Shopping is something that outsiders would guess is lacking; they haven’t experienced the outstanding hardware store run by a couple who both grew up here, and who gained lots of experience with the world of retail sales through the parents of the wife. Her folks had the J.C. Penney store, a.k.a. “The Golden Rule”; she and her husband expanded upon the hardware base at one time into a Ben Franklin store, and a quilting emporium which became known regionally for its excellence. Granted, there are some things which just aren’t available here, but it’s even fun to make an hour trip to Riverton, two hours to Casper, or three hours to Billings. These trips are often coupled with medical appointments, and mileage is a tax deduction for medical purposes.

I must admit, there are some things that might seem difficult, such as major medical services. They are a minimum of two hours away, but on the other hand I recall driving with a friend for over an hour, IN Phoenix, just to deliver a urine sample to a lab. And most of the medical specialists visit our town on a fixed schedule every week or so, for non-emergency consults. We do have an excellent rehabilitation center headquartered here and which serves all of Northern Wyoming with satellite centers. Each one includes a well-equipped health club, available at very low cost ($15/month for Seniors).

Then, let’s look at government. In Wyoming, we can know our leaders personally, there just aren’t so many of us that it’s not difficult at all. One of my sons worked one summer for Alan Simpson; he took me through the underground transport over to the Senate when he was called for a vote. We all know our governor and, contrary to national belief about Wyoming politics, most of our governors in the last 40 years have been Democrats. In other words, it is a lot easier to have some influence here politically than it is elsewhere.

So what else is there? Well, I like dinosaurs, and the Wyoming Dinosaur Center has been named “the best dinosaur museum in the U.S.” by two travel organizations. I’m a member of the Board of Directors for the Big Horn Basin Foundation, the educational arm of the Center and which is the sponsor of ElderHostel (Roads Scholars) programs along with different levels of classes and activities for all interested persons. We have a dig site just outside of town, and two others elsewhere in the state. One of our specimens is 106 ft. long, and peers balefully down upon a T-Rex attacking a Triceratops, in the main hall.

We have the “World’s Largest Mineral Hot Springs” bubbling up from the ground in the Hot Springs State Park, also part of the town, and along with two commercial swimming pools with slides and outdoor facilities, there is an immaculate free bath house run by the state and required to offer ” the use of the hot waters, free, forever” as part of the treaty when the Native Americans gave the land to the town.

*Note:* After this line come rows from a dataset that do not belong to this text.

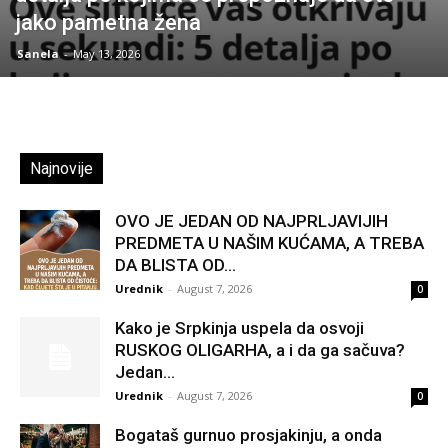
jako pametna žena
Sanela
-
May 13, 2026
Najnovije
OVO JE JEDAN OD NAJPRLJAVIJIH
PREDMETA U NAŠIM KUĆAMA, A TREBA
DA BLISTA OD...
Urednik
-
August 7, 2026
0
Kako je Srpkinja uspela da osvoji
RUSKOG OLIGARHA, a i da ga sačuva?
Jedan...
Urednik
-
August 7, 2026
0
Bogataš gurnuo prosjakinju, a onda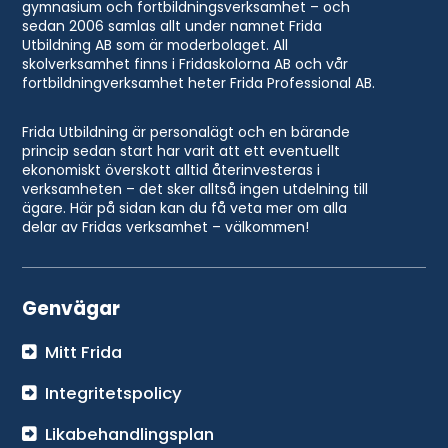
gymnasium och fortbildningsverksamhet – och
sedan 2006 samlas allt under namnet Frida
Utbildning AB som är moderbolaget. All
skolverksamhet finns i Fridaskolorna AB och vår
fortbildningverksamhet heter Frida Professional AB.
Frida Utbildning är personalägt och en bärande
princip sedan start har varit att ett eventuellt
ekonomiskt överskott alltid återinvesteras i
verksamheten – det sker alltså ingen utdelning till
ägare. Här på sidan kan du få veta mer om alla
delar av Fridas verksamhet – välkommen!
Genvägar
Mitt Frida
Integritetspolicy
Likabehandlingsplan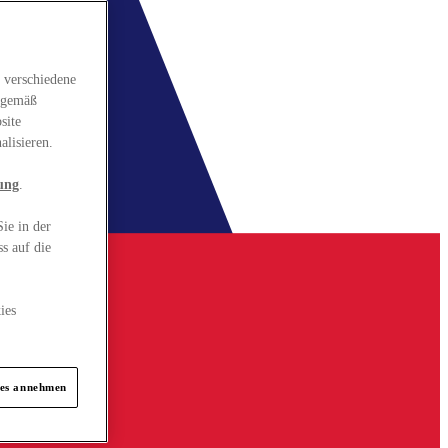
 verschiedene
gsgemäß
site
alisieren.
ung
.
ie in der
s auf die
ies
ies annehmen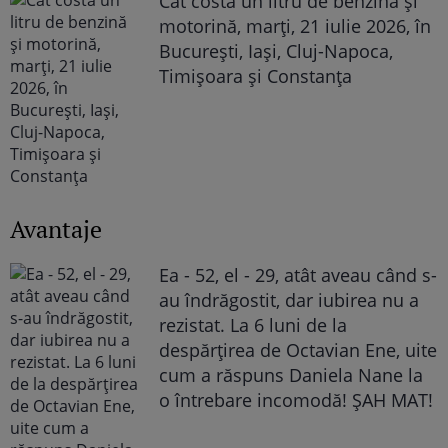
Cât costă un litru de benzină și
motorină, marți, 21 iulie 2026, în
București, Iași, Cluj-Napoca,
Timișoara și Constanța
Avantaje
Ea - 52, el - 29, atât aveau când s-
au îndrăgostit, dar iubirea nu a
rezistat. La 6 luni de la
despărțirea de Octavian Ene, uite
cum a răspuns Daniela Nane la
o întrebare incomodă! ȘAH MAT!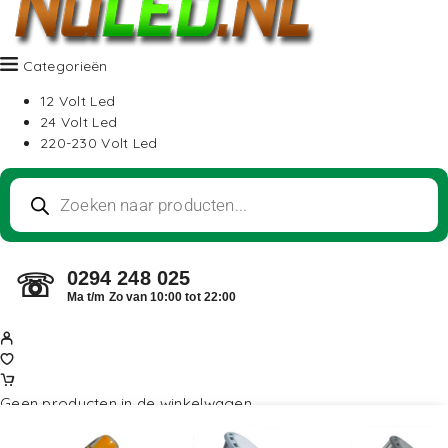
Categorieën
12 Volt Led
24 Volt Led
220-230 Volt Led
0294 248 025
☏
Ma t/m Zo van 10:00 tot 22:00
Geen producten in de winkelwagen.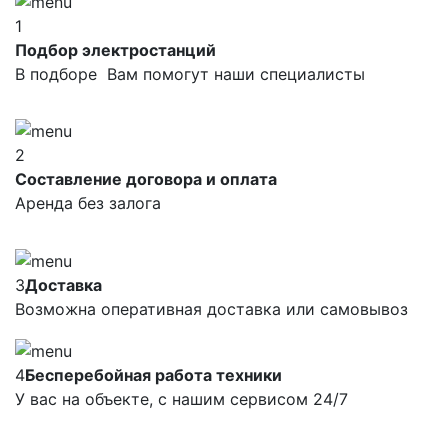
1
Подбор электростанций
В подборе Вам помогут наши специалисты
2
Составление договора и оплата
Аренда без залога
3
Доставка
Возможна оперативная доставка или самовывоз
4
Бесперебойная работа техники
У вас на объекте, с нашим сервисом 24/7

Yellowstone National Park and Grand Teton N.P. are only 3-4hours away, depending upon which route you take. Either way, you can fish for trout along the way or, if you know someone with a boat, fish for walleye on Boysen Reservoir 20 miles away.

Finally, we do have a rush hour twice each day. During that time, which may last as long as five minutes, it takes twice as long to get across town—four minutes instead of two.  Our one stoplight isn’t there just to control traffic; it’s main function is to give directions—“ go to the light and turn left”, or “go one block past the light and turn right”. Also in the area of transportation, we do have to deal with a bit of snobbery—persons from a few of the larger communities in the state look down their noses at those of us who only have four digits on our license plates, whereas they are populous enough to have five. Elitists!

Look us up on the internet. You may be pleasantly surprised!